In this step we’re going to create a topic for use during this tutorial. Use the following command to create the topic:

ccloud kafka topic create test-topic

6
Produce messages to the topic

Produce some messages to the Kafka topic.

ccloud kafka topic produce test-topic

Enter a few records and press <ctrl-c> when finished.

Apache
Kafka
Is
The
Best

7
Count the messages

You can count the number of messages in a Kafka topic simply by consuming the entire topic and counting how many messages are read.

To do this from the commandline you can use the kafkacat tool which is built around the Unix philosophy of pipelines. This means that you can pipe the output (messages) from kafkacat into another tool like wc to count the number of messages.

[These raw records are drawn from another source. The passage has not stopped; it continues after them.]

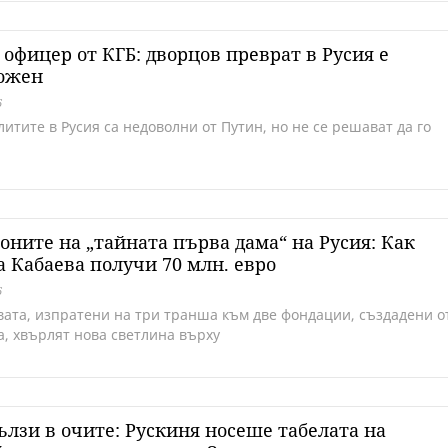
офицер от КГБ: дворцов преврат в Русия е
ожен
6
итите в Русия са недоволни от Путин, но не се решават да го
ните на „тайната първа дама“ на Русия: Как
 Кабаева получи 70 млн. евро
6
вата, изпратени на три транша към две фондации, създадени о
а, хвърлят нова светлина върху
ълзи в очите: Рускиня носеше табелата на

As input, pass in the configuration/ccloud.properties file that you created in an earlier step.

docker run -it --network=host \
    -v ${PWD}/configuration/ccloud.properties:/tmp/configuration/ccloud.properties \
    edenhill/kcat:1.7.0 kafkacat \
         -F /tmp/configuration/ccloud.properties \
         -C -t test-topic \
         -e -q \
         | grep -v "Reading configuration from file" | wc -l

Let’s take a close look at the commandline soup we’ve used here to count the messages.

  • docker exec kafkacat runs the following command with its arguments in the Docker container called kafkacat

  • \ is a line continuation character

    • kafkacat runs kafkacat itself, passing in arguments as follows:

      • -F Kafka cluster connection information

      • -C act as a consumer

      • -t read data from the test-topic topic

      • -e exit once at the end of the topic

      • -q run quietly

    • | pipes the messages from kafkacat to the next command

    • grep -v "Reading configuration from file" skip the log message

    • wc -l reads the piped messages and writes the number of lines in total (one message per line) to screen

Finally, the output of the command is the message count.

      5

8
Teardown Confluent Cloud resources

You may try another Kafka tutorial, but if you don’t plan on doing other tutorials, use the Confluent Cloud Console or CLI to destroy all the resources you created. Verify they are destroyed to avoid unexpected charges.